I had the same experience recently on the SXM to CLT route . . . it was like the flight attendants had a commission-based compensation structure.

----------


## tim

They *do* get commission on those sales, thus the pressure.

----------


## cec1

Voila!  You've explained a lot, Tim!

----------


## tim

I don't care for the constant promotion during flights, but I think you can soon look for the practice all over the new A/A.

----------


## marybeth

> They *do* get commission on those sales, thus the pressure.



I don't know if that makes me feel better about it or not.  I guess at least the poor attendants will get something out of the hustle.

----------


## KevinS

There are many reasons that I wear Noise Cancelling Headphones and listen to my own audio in flight.  In-flight promotions is one of them.

----------


## stbartshopper

I found out a little trick. iI you don't pay for your bags on line when checking in to the US AIR SXM flight, WIN Air will check them all the way to your destination on US AIR with no charge. SHHHHHH!

----------


## stbartshopper

I too hate the inflight promotions- that long drawn out credit card spiel- ugh! and the duty free stuff! We also wear the noise canceling head phones but the noise is so loud that it often overrides the headphones. I think they turn the volume up!

----------


## GinaC

Thank you for the tip.  Did you book through US Air direct or another site?

----------


## katva

Gina----I've booked using Orbitz, and have had our bags checked all the way through, both ways, every time.  Others have booked directly with US Air (with some success, I gather)

----------


## leep75

Gina---I called USAir last week and booked my June trip.  I basically looked up all the flights I wanted online first, took note of the times/flight numbers and told them what I wanted and they booked it.  I did the same last year, and my bag was checked through both ways, which is great.

----------


## katva

Getting ready to book a trip for May----- Orbitz makes it so easy!  I'm sure going direct to USAir is easy, too.....but since I'm accustomed to using Orbitz, and it's worked like a charm every time, I'm sticking with it :) :thumb up:  :Triumphant:

----------


## NHDiane

> Getting ready to book a trip for May----- Orbitz makes it so easy!  I'm sure going direct to USAir is easy, too.....but since I'm accustomed to using Orbitz, and it's worked like a charm every time, I'm sticking with it :)



Kat - please let us know if this booking goes as smoothly as the last.  We may look into Orbitz for our next trip.

----------


## patchdad

Flew down on USAir on the 24th, we had booked separately, and USAir wouldn't put the bags through.  We actually flew through immigration in SXM, grabbed the bags and were back upstairs in less than 20 minutes.  We waited a little bit for our flight to SBH, nothing out of the ordinary and for the first time ever all our bags were in SBH when we got there!!
Coming home, our villa rental agency Happy-Villa printed our USAir boarding passes for us and brought them over, so when we went to the airport WinAir put our bags through to Philadelphia.
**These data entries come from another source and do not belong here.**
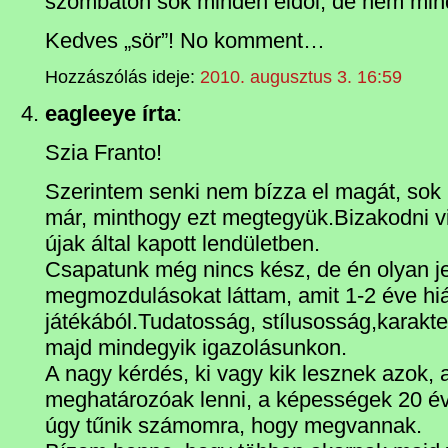
szombaton sok minden eldől, de nem m
Kedves „sör”! No komment…
Hozzászólás ideje:
2010. augusztus 3. 16:59
eagleeye írta
:
Szia Franto!
Szerintem senki nem bízza el magát, sok
már, minthogy ezt megtegyük.Bizakodni vi
újak által kapott lendületben.
Csapatunk még nincs kész, de én olyan je
megmozdulásokat láttam, amit 1-2 éve hi
játékából.Tudatosság, stílusosság,karakte
majd mindegyik igazolásunkon.
A nagy kérdés, ki vagy kik lesznek azok,
meghatározóak lenni, a képességek 20 é
úgy tűnik számomra, hogy megvannak.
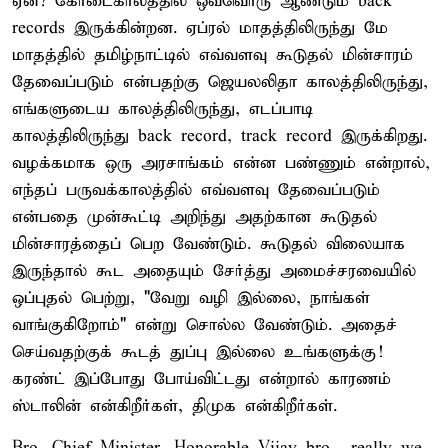
ஏன்? கோடைகாலத்தில் ஒவ்வொரு ஆண்டும் back
records இருக்கின்றன. ஏப்ரல் மாதத்திலிருந்து மே
மாதத்தில் தமிழ்நாட்டில் எவ்வளவு கூடுதல் மின்சாரம்
தேவைப்படும் என்பதற்கு ஜெயலலிதா காலத்திலிருந்து,
எங்களுடைய காலத்திலிருந்து, எடப்பாடி
காலத்திலிருந்து back record, track record இருக்கிறது.
வழக்கமாக ஒரு அரசாங்கம் என்ன பண்ணும் என்றால்,
எந்தப் பருவக்காலத்தில் எவ்வளவு தேவைப்படும்
என்பதை முன்கூட்டி அறிந்து அதற்கான கூடுதல்
மின்சாரத்தைப் பெற வேண்டும். கூடுதல் விலையாக
இருந்தால் கூட அதையும் சேர்த்து அமைச்சரவையில்
ஒப்புதல் பெற்று, "வேறு வழி இல்லை, நாங்கள்
வாங்குகிறோம்" என்று சொல்ல வேண்டும். அதைச்
செய்வதற்குக் கூடத் துப்பு இல்லை உங்களுக்கு!
கரண்ட் இப்போது போய்விட்டது என்றால் காரணம்
ஸ்டாலின் என்கிறீர்கள், திமுக என்கிறீர்கள்.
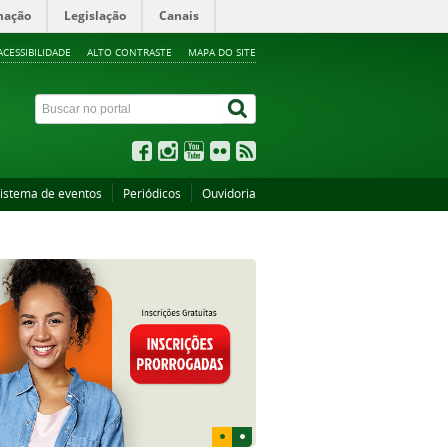
mação
Legislação
Canais
ACESSIBILIDADE
ALTO CONTRASTE
MAPA DO SITE
istema de eventos
Periódicos
Ouvidoria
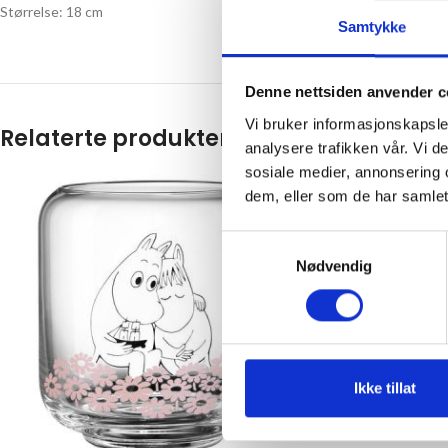
Størrelse: 18 cm
Samtykke
Denne nettsiden anvender c
Vi bruker informasjonskapsler
Relaterte produkter
analysere trafikken vår. Vi 
sosiale medier, annonsering 
dem, eller som de har samlet
Samtykkevalg
Nødvendig
Ikke tillat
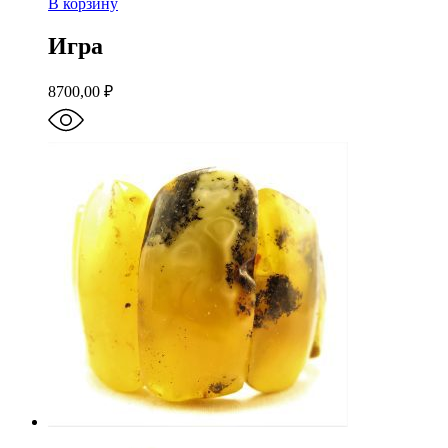
В корзину
Игра
8700,00
₽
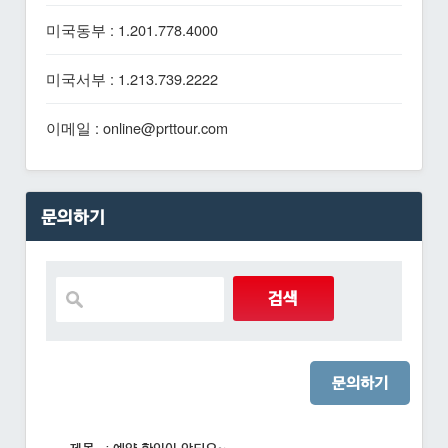
미국동부 : 1.201.778.4000
미국서부 : 1.213.739.2222
이메일 : online@prttour.com
문의하기
문의하기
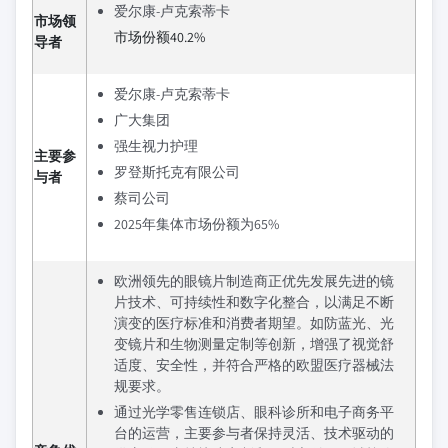
爱尔康-卢克索蒂卡
市场领
市场份额40.2%
导者
爱尔康-卢克索蒂卡
广大集团
强生视力护理
主要参
罗登斯托克有限公司
与者
蔡司公司
2025年集体市场份额为65%
欧洲领先的眼镜片制造商正优先发展先进的镜
片技术、可持续性和数字化整合，以满足不断
演变的医疗标准和消费者期望。如防蓝光、光
变镜片和生物测量定制等创新，增强了视觉舒
适度、安全性，并符合严格的欧盟医疗器械法
规要求。
通过光学零售连锁店、眼科诊所和电子商务平
台的运营，主要参与者保持灵活、技术驱动的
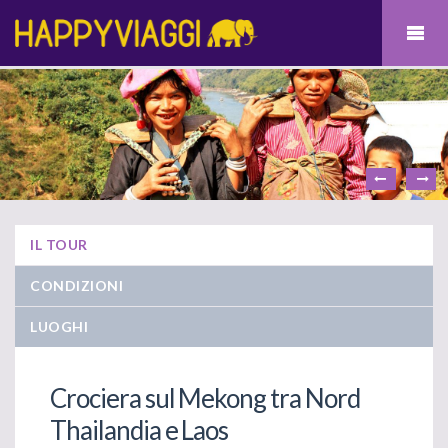
IL TOUR
CONDIZIONI
LUOGHI
Crociera sul Mekong tra Nord
Thailandia e Laos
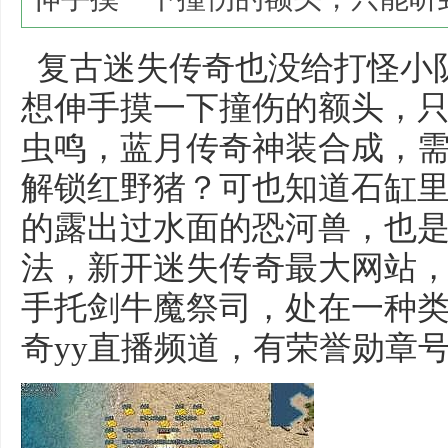
复古迷失传奇也没给打怪小
想伸手摸一下撞伤的额头，
虫鸣，蓝月传奇神装合成，
解锁红野猪？可也知道石缸
的露出过水面的恐河兽，也
法，新开迷失传奇最大网站，
手托剑牛魔祭司，处在一种
奇yy直播频道，有荣誉勋章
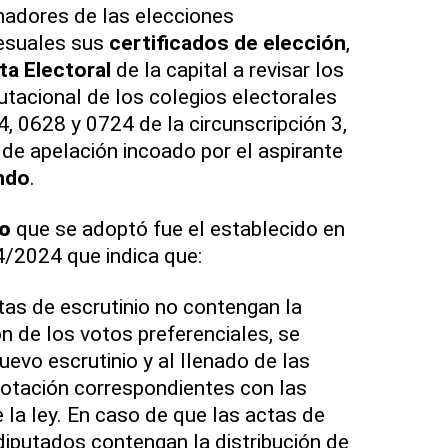
nadores de las elecciones
resuales sus
certificados de elección
,
ta Electoral
de la capital a revisar los
putacional de los colegios electorales
, 0628 y 0724 de la circunscripción 3,
 de apelación incoado por el aspirante
ndo
.
o
que se adoptó fue el establecido en
/2024 que indica que:
tas de escrutinio no contengan la
ón de los votos preferenciales, se
evo escrutinio y al llenado de las
votación correspondientes con las
 la ley. En caso de que las actas de
 diputados contengan la distribución de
Considering all the weather, equipment changes that USAir had to make with the snow, we really had stress free travel - certainly contributed to a great start on our vacation.

----------


## stbartshopper

Gina-
I always book our USAIR tickets and Win Air tickets independently as the cost is significantly less than booking all the way to St. Barth from Indianapolis. The downside is we have to collect our bags in SXM and check them with Win Air at the Transit desk but there is no charge to do so. On the return, we print our US Air boarding passes and Win Air in Gustavia checks them all the way back to Indianapolis for free- i.e. no USAIR baggage fee.

----------


## tim

One can also print Winair boarding passes on line as I discovered yesterday for my trip down today.

----------


## patchdad

Tim,
I printed the WinAir boarding passes too, when we left SBH I didn't even have to give the folks at the desk my passport, since all the info is in their system.  Needless to say, when we went through security to wait for the plane, the security guard asked me if I checked in, so I guess he doesn't see the paper-printed boarding passes too often.
Margie

----------


## andynap

I don't know if I would skip saying hello to the Winair desk even if I had Winair boarding passes. It's on the way to the Security area and I would want them to know I arrived.

----------


## tim

> I don't know if I would skip saying hello to the Winair desk even if I had Winair boarding passes. It's on the way to the Security area and I would want them to know I arrived.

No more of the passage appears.